## EXERCISE REQUIREMENTS
Exact copies of all the lines below are needed, without the pictures.

## RECORD EXTRACTS

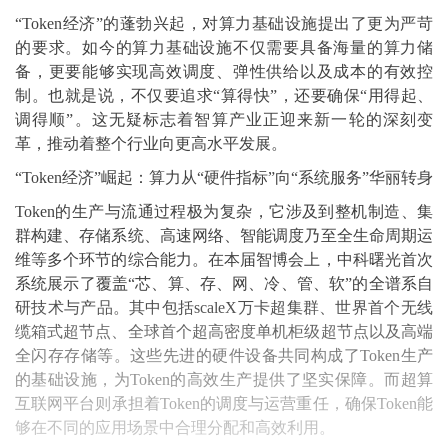
“Token经济”的蓬勃兴起，对算力基础设施提出了更为严苛
的要求。如今的算力基础设施不仅需要具备海量的算力储
备，更要能够实现高效调度、弹性供给以及成本的有效控
制。也就是说，不仅要追求“算得快”，还要确保“用得起、
调得顺”。这无疑标志着智算产业正迎来新一轮的深刻变
革，推动着整个行业向更高水平发展。
“Token经济”崛起：算力从“硬件指标”向“系统服务”华丽转身
Token的生产与流通过程极为复杂，它涉及到整机制造、集
群构建、存储系统、高速网络、智能调度乃至全生命周期运
维等多个环节的综合能力。在本届智博会上，中科曙光首次
系统展示了覆盖“芯、算、存、网、冷、管、软”的全谱系自
研技术与产品。其中包括scaleX万卡超集群、世界首个无线
缆箱式超节点、全球首个超高密度单机柜级超节点以及高端
全闪存存储等。这些先进的硬件设备共同构成了Token生产
的基础设施，为Token的高效生产提供了坚实保障。而超算
互联网平台则承担着Token的调度与运营重任，确保Token能
够在不同的应用场景中合理分配和高效利用。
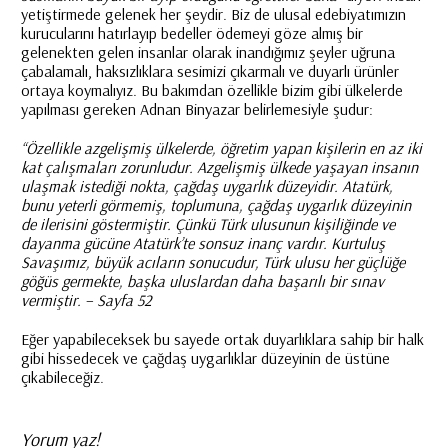
yetiştirmede gelenek her şeydir. Biz de ulusal edebiyatımızın
kurucularını hatırlayıp bedeller ödemeyi göze almış bir
gelenekten gelen insanlar olarak inandığımız şeyler uğruna
çabalamalı, haksızlıklara sesimizi çıkarmalı ve duyarlı ürünler
ortaya koymalıyız. Bu bakımdan özellikle bizim gibi ülkelerde
yapılması gereken Adnan Binyazar belirlemesiyle şudur:
“Özellikle azgelişmiş ülkelerde, öğretim yapan kişilerin en az iki
kat çalışmaları zorunludur. Azgelişmiş ülkede yaşayan insanın
ulaşmak istediği nokta, çağdaş uygarlık düzeyidir. Atatürk,
bunu yeterli görmemiş, toplumuna, çağdaş uygarlık düzeyinin
de ilerisini göstermiştir. Çünkü Türk ulusunun kişiliğinde ve
dayanma gücüne Atatürk’te sonsuz inanç vardır. Kurtuluş
Savaşımız, büyük acıların sonucudur, Türk ulusu her güçlüğe
göğüs germekte, başka uluslardan daha başarılı bir sınav
vermiştir. – Sayfa 52
Eğer yapabileceksek bu sayede ortak duyarlıklara sahip bir halk
gibi hissedecek ve çağdaş uygarlıklar düzeyinin de üstüne
çıkabileceğiz.
Yorum yaz!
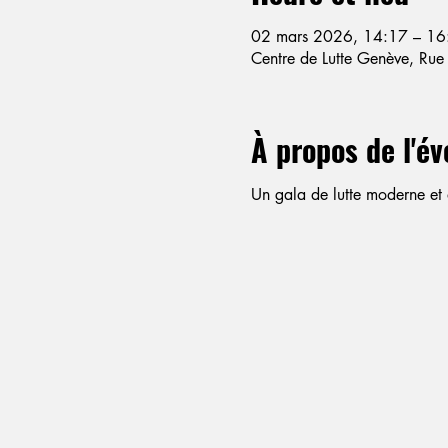
02 mars 2026, 14:17 – 16
Centre de Lutte Genève, Ru
À propos de l'é
Un gala de lutte moderne et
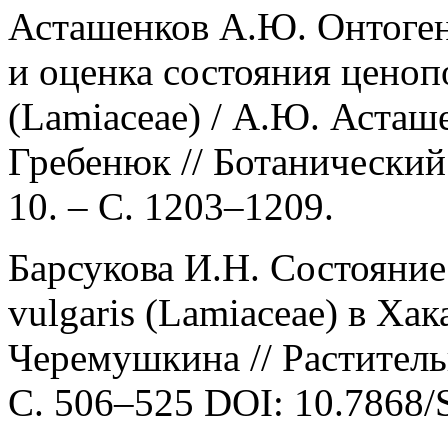
Асташенков А.Ю. Онтоген
и оценка состояния ценоп
(Lamiaceae) / А.Ю. Асташ
Гребенюк // Ботанический 
10. – С. 1203–1209.
Барсукова И.Н. Состояние
vulgaris (Lamiaceae) в Хак
Черемушкина // Раститель
C. 506–525 DOI: 10.7868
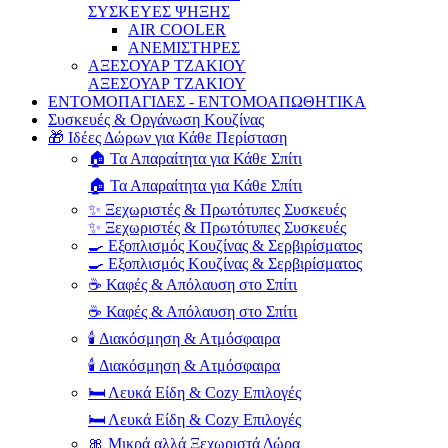
ΣΥΣΚΕΥΕΣ ΨΗΞΗΣ
AIR COOLER
ΑΝΕΜΙΣΤΗΡΕΣ
ΑΞΕΣΟΥΑΡ ΤΖΑΚΙΟΥ
ΑΞΕΣΟΥΑΡ ΤΖΑΚΙΟΥ
ΕΝΤΟΜΟΠΑΓΙΔΕΣ - ΕΝΤΟΜΟΑΠΩΘΗΤΙΚΑ
Συσκευές & Οργάνωση Κουζίνας
🎁 Ιδέες Δώρων για Κάθε Περίσταση
🏠 Τα Απαραίτητα για Κάθε Σπίτι
🏠 Τα Απαραίτητα για Κάθε Σπίτι
✨ Ξεχωριστές & Πρωτότυπες Συσκευές
✨ Ξεχωριστές & Πρωτότυπες Συσκευές
🍳 Εξοπλισμός Κουζίνας & Σερβιρίσματος
🍳 Εξοπλισμός Κουζίνας & Σερβιρίσματος
☕ Καφές & Απόλαυση στο Σπίτι
☕ Καφές & Απόλαυση στο Σπίτι
🕯️ Διακόσμηση & Ατμόσφαιρα
🕯️ Διακόσμηση & Ατμόσφαιρα
🛏️ Λευκά Είδη & Cozy Επιλογές
🛏️ Λευκά Είδη & Cozy Επιλογές
🎀 Μικρά αλλά Ξεχωριστά Δώρα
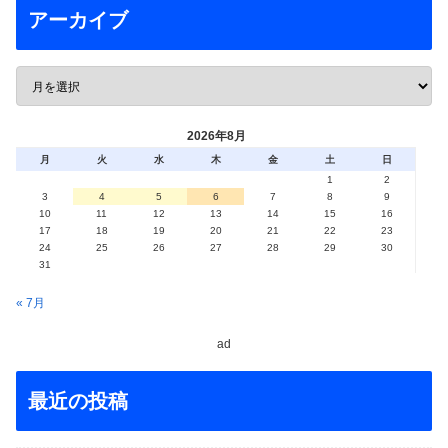
アーカイブ
2026年8月
月
火
水
木
金
土
日
1
2
3
4
5
6
7
8
9
10
11
12
13
14
15
16
17
18
19
20
21
22
23
24
25
26
27
28
29
30
31
« 7月
ad
最近の投稿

## YOUR SOLUTION
“Token经济”的蓬勃兴起，对算力基础设施提出了更为严苛
的要求。如今的算力基础设施不仅需要具备海量的算力储
备，更要能够实现高效调度、弹性供给以及成本的有效控
制。也就是说，不仅要追求“算得快”，还要确保“用得起、
调得顺”。这无疑标志着智算产业正迎来新一轮的深刻变
革，推动着整个行业向更高水平发展。
“Token经济”崛起：算力从“硬件指标”向“系统服务”华丽转身
Token的生产与流通过程极为复杂，它涉及到整机制造、集
群构建、存储系统、高速网络、智能调度乃至全生命周期运
维等多个环节的综合能力。在本届智博会上，中科曙光首次
系统展示了覆盖“芯、算、存、网、冷、管、软”的全谱系自
研技术与产品。其中包括scaleX万卡超集群、世界首个无线
缆箱式超节点、全球首个超高密度单机柜级超节点以及高端
全闪存存储等。这些先进的硬件设备共同构成了Token生产
的基础设施，为Token的高效生产提供了坚实保障。而超算
互联网平台则承担着Token的调度与运营重任，确保Token能
够在不同的应用场景中合理分配和高效利用。
yetiştirmede gelenek her şeydir. Biz de ulusal edebiyatımızın
kurucularını hatırlayıp bedeller ödemeyi göze almış bir
gelenekten gelen insanlar olarak inandığımız şeyler uğruna
çabalamalı, haksızlıklara sesimizi çıkarmalı ve duyarlı ürünler
ortaya koymalıyız. Bu bakımdan özellikle bizim gibi ülkelerde
yapılması gereken Adnan Binyazar belirlemesiyle şudur:
“Özellikle azgelişmiş ülkelerde, öğretim yapan kişilerin en az iki
kat çalışmaları zorunludur. Azgelişmiş ülkede yaşayan insanın
ulaşmak istediği nokta, çağdaş uygarlık düzeyidir. Atatürk,
bunu yeterli görmemiş, toplumuna, çağdaş uygarlık düzeyinin
de ilerisini göstermiştir. Çünkü Türk ulusunun kişiliğinde ve
dayanma gücüne Atatürk’te sonsuz inanç vardır. Kurtuluş
Savaşımız, büyük acıların sonucudur, Türk ulusu her güçlüğe
göğüs germekte, başka uluslardan daha başarılı bir sınav
vermiştir. – Sayfa 52
Eğer yapabileceksek bu sayede ortak duyarlıklara sahip bir halk
gibi hissedecek ve çağdaş uygarlıklar düzeyinin de üstüne
çıkabileceğiz.
Yorum yaz!
02 mars 2026, 14:17 – 16
Centre de Lutte Genève, Ru
À propos de l'é
Un gala de lutte moderne et
Асташенков А.Ю. Онтоген
и оценка состояния ценоп
(Lamiaceae) / А.Ю. Асташ
Гребенюк // Ботанический 
10. – С. 1203–1209.
Барсукова И.Н. Состояние
vulgaris (Lamiaceae) в Хак
Черемушкина // Раститель
C. 506–525 DOI: 10.7868
ΣΥΣΚΕΥΕΣ ΨΗΞΗΣ
AIR COOLER
ΑΝΕΜΙΣΤΗΡΕΣ
ΑΞΕΣΟΥΑΡ ΤΖΑΚΙΟΥ
ΑΞΕΣΟΥΑΡ ΤΖΑΚΙΟΥ
ΕΝΤΟΜΟΠΑΓΙΔΕΣ - ΕΝΤΟΜΟΑΠΩΘΗΤΙΚΑ
Συσκευές & Οργάνωση Κουζίνας
🎁 Ιδέες Δώρων για Κάθε Περίσταση
🏠 Τα Απαραίτητα για Κάθε Σπίτι
🏠 Τα Απαραίτητα για Κάθε Σπίτι
✨ Ξεχωριστές & Πρωτότυπες Συσκευές
✨ Ξεχωριστές & Πρωτότυπες Συσκευές
🍳 Εξοπλισμός Κουζίνας & Σερβιρίσματος
🍳 Εξοπλισμός Κουζίνας & Σερβιρίσματος
☕ Καφές & Απόλαυση στο Σπίτι
☕ Καφές & Απόλαυση στο Σπίτι
🕯️ Διακόσμηση & Ατμόσφαιρα
🕯️ Διακόσμηση & Ατμόσφαιρα
🛏️ Λευκά Είδη & Cozy Επιλογές
🛏️ Λευκά Είδη & Cozy Επιλογές
🎀 Μικρά αλλά Ξεχωριστά Δώρα
アーカイブ
2026年8月
月
火
水
木
金
土
日
1
2
3
4
5
6
7
8
9
10
11
12
13
14
15
16
17
18
19
20
21
22
23
24
25
26
27
28
29
30
31
« 7月
ad
最近の投稿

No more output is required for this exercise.